The Franklin News-Post|
P. O. Box 250
310 Main Street, SW
Rocky Mount, Virginia 24151
Friday, April 26, 2013
By CHARLES BOOTHE - Staff Writer
The real estate tax rate for Franklin County will remain the same for fiscal year 2013-14.
Supervisors voted 6-1 Tuesday evening to lower the proposed 2-cent tax increase from 56 cents on each $100 of assessed value to the current 54 cents.
All other taxes remained the same as well.
Blue Ridge Supervisor Bobby Thompson was the only vote against the motion to leave the tax rate as it is.
Thompson suggested a 1-cent increase, which would generate more than $600,000 a year.
The 2-cent increase would have meant more than $1.2 million, all earmarked for county schools.
All supervisors except Thompson said they had heard from their constituents, the majority of whom expressed disapproval for any tax increase.
"Given the current economic situation and uncertainty about revenue (in the future), at this stage I can't see taking a risk and approving a tax hike," said Gills Creek District Supervisor Bob Camicia.
That statement was echoed by other supervisors.
""We have to look at the whole picture," said Rocky Mount Supervisor Charles Wagner. "People have lost their homes and their jobs.I just can't support a tax increase."
"We asked our staff to balance the budget at 54 cents, and they did," said Boone District Supervisor Ronnie Thompson. "I can't support a tax increase."
"People are struggling to make ends meet," said Chairman David Cundiff. "We can't put an extra burden on families."
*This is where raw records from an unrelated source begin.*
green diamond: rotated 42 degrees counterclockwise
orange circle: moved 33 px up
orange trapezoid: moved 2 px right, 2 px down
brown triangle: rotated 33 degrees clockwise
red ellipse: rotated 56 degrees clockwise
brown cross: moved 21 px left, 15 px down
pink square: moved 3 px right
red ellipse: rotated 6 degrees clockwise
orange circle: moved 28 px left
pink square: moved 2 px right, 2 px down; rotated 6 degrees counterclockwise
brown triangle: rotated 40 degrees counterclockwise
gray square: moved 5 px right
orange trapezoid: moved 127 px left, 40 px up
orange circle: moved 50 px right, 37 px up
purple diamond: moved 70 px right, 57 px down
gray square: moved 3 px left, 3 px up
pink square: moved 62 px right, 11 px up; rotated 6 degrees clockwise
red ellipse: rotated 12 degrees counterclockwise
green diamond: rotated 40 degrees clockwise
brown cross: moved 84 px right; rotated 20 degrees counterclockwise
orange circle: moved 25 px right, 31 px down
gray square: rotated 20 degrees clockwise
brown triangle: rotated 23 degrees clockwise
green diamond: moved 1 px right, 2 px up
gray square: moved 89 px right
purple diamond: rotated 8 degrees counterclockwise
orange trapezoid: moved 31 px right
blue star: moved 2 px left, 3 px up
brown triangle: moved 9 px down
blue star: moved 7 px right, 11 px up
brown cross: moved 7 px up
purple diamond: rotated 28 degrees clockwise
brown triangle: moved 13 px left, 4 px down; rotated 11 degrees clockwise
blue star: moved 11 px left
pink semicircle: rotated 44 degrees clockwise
The total county budget next fiscal year will be about $124 million with the school budget at $78.9 million.
Without the extra $1.2 million the school system requested that would have come with the tax hike, school officials have said cuts will have to take place for fiscal year 2013-14.
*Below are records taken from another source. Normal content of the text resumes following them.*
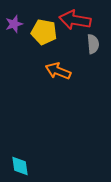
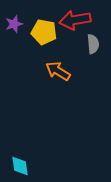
red arrow: rotated 20 degrees counterclockwise
orange arrow: rotated 10 degrees clockwise
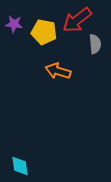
red arrow: moved 2 px right; rotated 28 degrees counterclockwise
purple star: rotated 24 degrees clockwise
gray semicircle: moved 2 px right
orange arrow: rotated 15 degrees counterclockwise
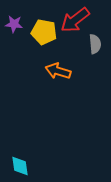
red arrow: moved 2 px left
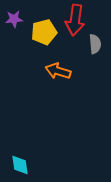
red arrow: rotated 44 degrees counterclockwise
purple star: moved 5 px up; rotated 12 degrees counterclockwise
yellow pentagon: rotated 25 degrees counterclockwise
cyan diamond: moved 1 px up
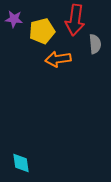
purple star: rotated 12 degrees clockwise
yellow pentagon: moved 2 px left, 1 px up
orange arrow: moved 12 px up; rotated 25 degrees counterclockwise
cyan diamond: moved 1 px right, 2 px up
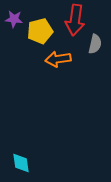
yellow pentagon: moved 2 px left
gray semicircle: rotated 18 degrees clockwise
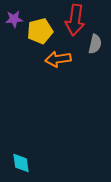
purple star: rotated 12 degrees counterclockwise
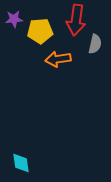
red arrow: moved 1 px right
yellow pentagon: rotated 10 degrees clockwise
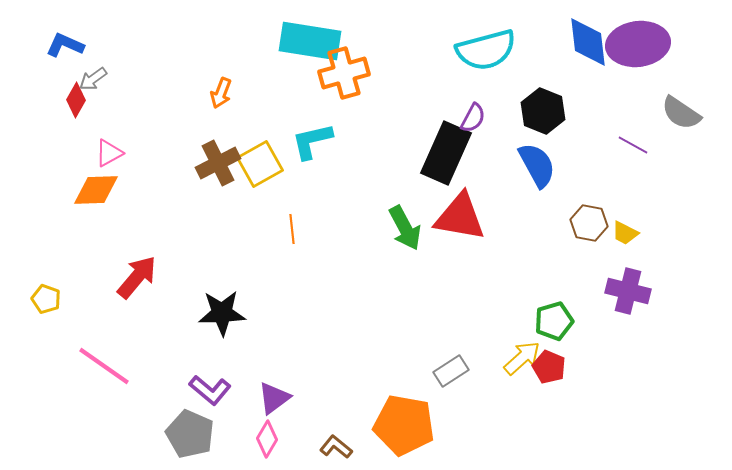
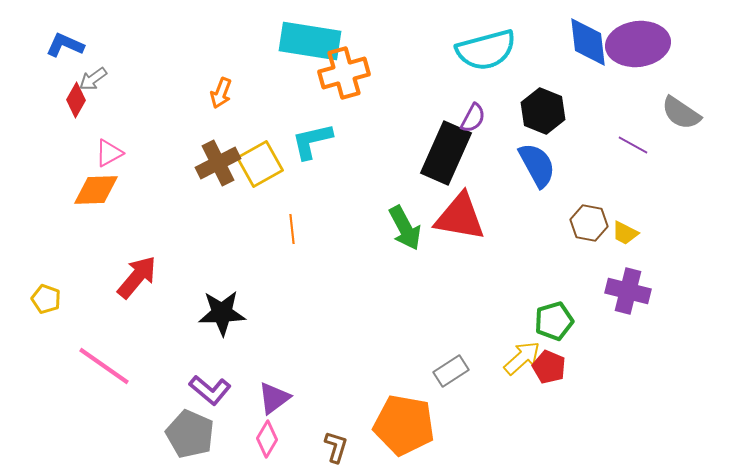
brown L-shape: rotated 68 degrees clockwise
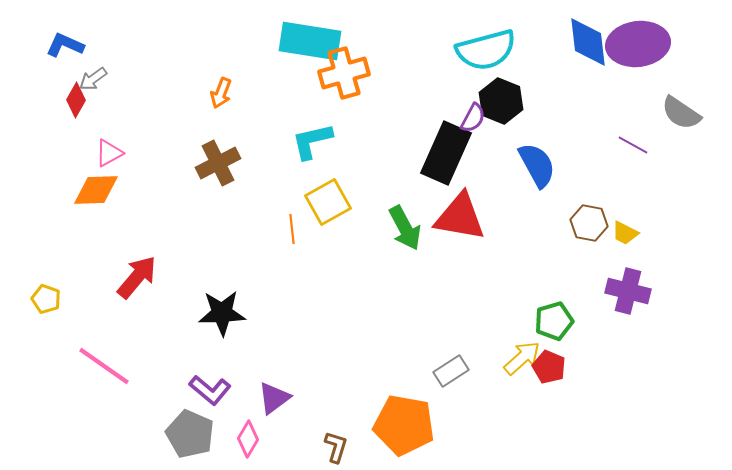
black hexagon: moved 42 px left, 10 px up
yellow square: moved 68 px right, 38 px down
pink diamond: moved 19 px left
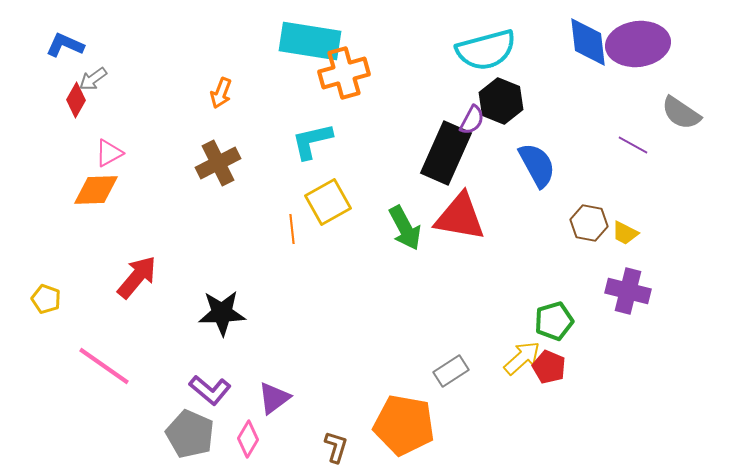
purple semicircle: moved 1 px left, 2 px down
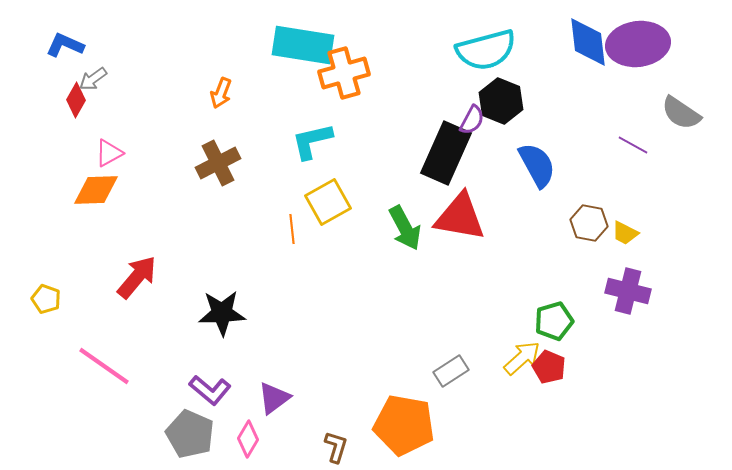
cyan rectangle: moved 7 px left, 4 px down
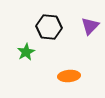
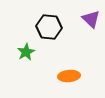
purple triangle: moved 1 px right, 7 px up; rotated 30 degrees counterclockwise
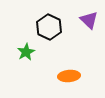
purple triangle: moved 2 px left, 1 px down
black hexagon: rotated 20 degrees clockwise
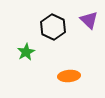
black hexagon: moved 4 px right
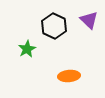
black hexagon: moved 1 px right, 1 px up
green star: moved 1 px right, 3 px up
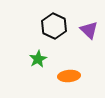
purple triangle: moved 10 px down
green star: moved 11 px right, 10 px down
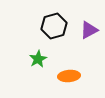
black hexagon: rotated 20 degrees clockwise
purple triangle: rotated 48 degrees clockwise
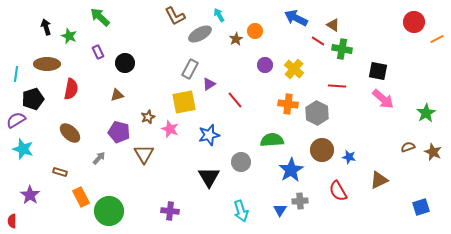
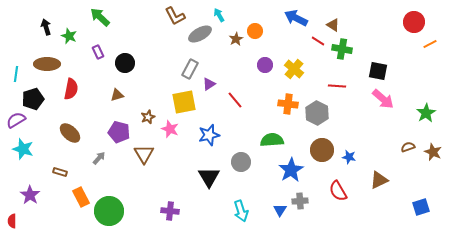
orange line at (437, 39): moved 7 px left, 5 px down
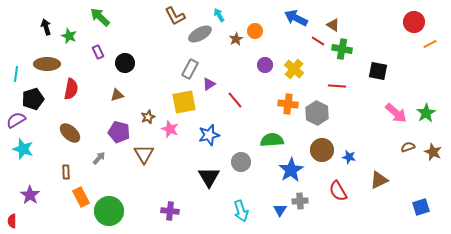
pink arrow at (383, 99): moved 13 px right, 14 px down
brown rectangle at (60, 172): moved 6 px right; rotated 72 degrees clockwise
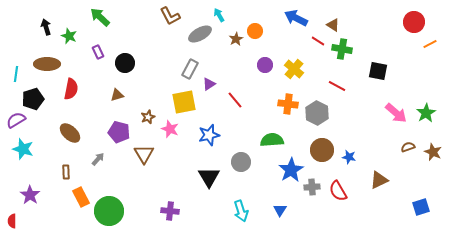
brown L-shape at (175, 16): moved 5 px left
red line at (337, 86): rotated 24 degrees clockwise
gray arrow at (99, 158): moved 1 px left, 1 px down
gray cross at (300, 201): moved 12 px right, 14 px up
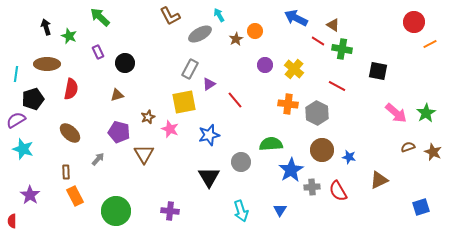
green semicircle at (272, 140): moved 1 px left, 4 px down
orange rectangle at (81, 197): moved 6 px left, 1 px up
green circle at (109, 211): moved 7 px right
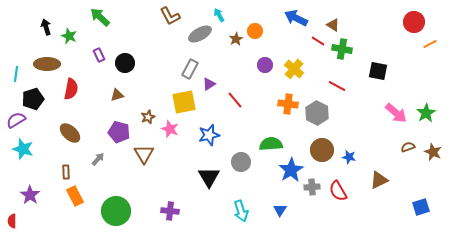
purple rectangle at (98, 52): moved 1 px right, 3 px down
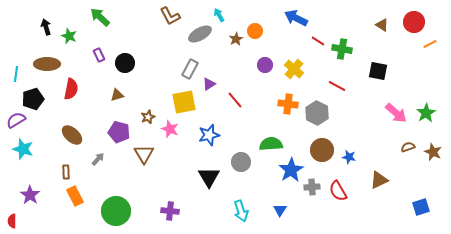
brown triangle at (333, 25): moved 49 px right
brown ellipse at (70, 133): moved 2 px right, 2 px down
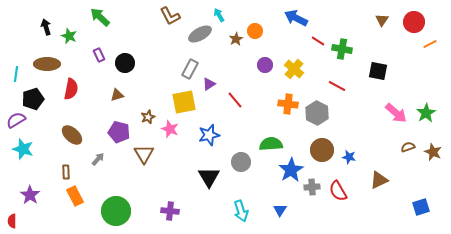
brown triangle at (382, 25): moved 5 px up; rotated 32 degrees clockwise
In a discussion of the proposed school budget last month, schools Finance Director Lee Cheatham said no tax increase would present a "worst-case scenario" as far as cuts are concerned.
Ranking the cuts in terms of impact on instruction, the most serious cuts in this scenario would include cutting four resource teacher positions ($259,127) and cutting three technology resource teachers ($150,000).
Other cuts in this worst-case scenario include pay-to-play fees for athletics and marching band ($56,450), a 30-percent cut in athletic supplies ($33,000), a reduction in the number of slots in the Roanoke Valley Governor's School by 12 ($49,152), and the restructuring of a special needs program at Benjamin Franklin Middle School ($76,829).
Also, five social worker positions would be cut ($295,652), individual school budgets would be cut ($97,334) and the gifted and talented program would lose 20 percent of its funding ($12,750).
The school board will meet May 1 to discuss the budget for next year.